Creo que si fuera más ancho de espaldas podría anclar de manera sólida. Pero mi espalda es angosta, apenas más amplia que mi cadera. Por eso, ir a comprar trajes siempre ha sido embarazoso. (En Vida con Picasso, Françoise Gilot narra que el artista era tan susceptible en relación con su figura —en su caso, puro torso, sin piernas— que se empecinaba en que el sastre tomara sus medidas en casa.) En mi infancia, en Brooklyn, mi héroe era Sandy Koufax, pitcher judío de los Dodgers. En los recesos de los ensayos del coro hebreo, que tenían lugar en Feigenbaum’s Mansion & Catering Hall, fantaseaba con ponchar a tres bateadores en línea, e incluso con hacer abanicar a veintisiete bateadores, uno tras otro. Mi tronco poco desarrollado puso fin a esa identificación; me volví escritor y no un Koufax.

 

Se me ocurre que inclino la cabeza incesantemente como una forma de distraer la atención del observador y lograr que no repare en su pedestal calamitoso. Quiero que las personas se concentren en mi cabeza, en parte porque habito mi cabeza casi todo el tiempo. Mi hermana, una masajista profesional, a menudo me advierte sobre las consecuencias —tensión en el cuello, por ejemplo— que pueden surgir cuando uno no consigue integrar el cuerpo y la mente.

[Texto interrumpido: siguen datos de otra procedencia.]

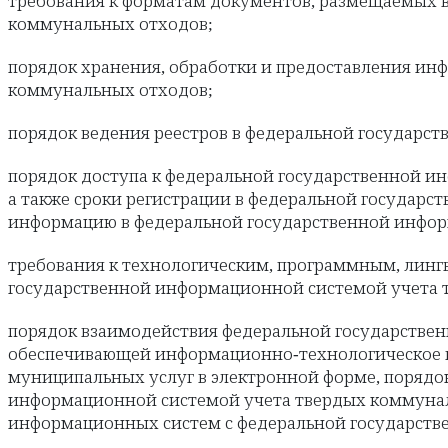
требования к форматам документов, размещаемых в
коммунальных отходов;
порядок хранения, обработки и предоставления ин
коммунальных отходов;
порядок ведения реестров в федеральной государс
порядок доступа к федеральной государственной и
а также сроки регистрации в федеральной государ
информацию в федеральной государственной инфор
требования к технологическим, программным, линг
государственной информационной системой учета т
порядок взаимодействия федеральной государстве
обеспечивающей информационно-технологическое в
муниципальных услуг в электронной форме, поряд
информационной системой учета твердых коммунал
информационных систем с федеральной государств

Una vez, hace más o menos una década, estábamos en la playa y ella escudriñaba mi cuerpo con el ojo crítico de una hermana.

 

—Te estás poniendo fofo —dijo—; deberías hacer ejercicio todos los días. Yo lo hago y mírame: ni una pizca de grasa.

 

Estiró la piel de su vientre, celebrando sus atributos físicos, como es su costumbre, con el entusiasmo de un merolico.

 

—Pero —me dio por mi lado— tienes una cabeza poderosa. He ahí un rasgo intenso…

 

Una alumna de posgrado (un poco lunática) decía que con frecuencia veía un aura alrededor de mi cabeza, mientras yo daba clase. Una razón por la que me gusta enseñar es que unos quince pares de ojos anhelantes se enfocan en mí con tal intensidad paranoica que, a mi vez, no puedo sino emitir un aura.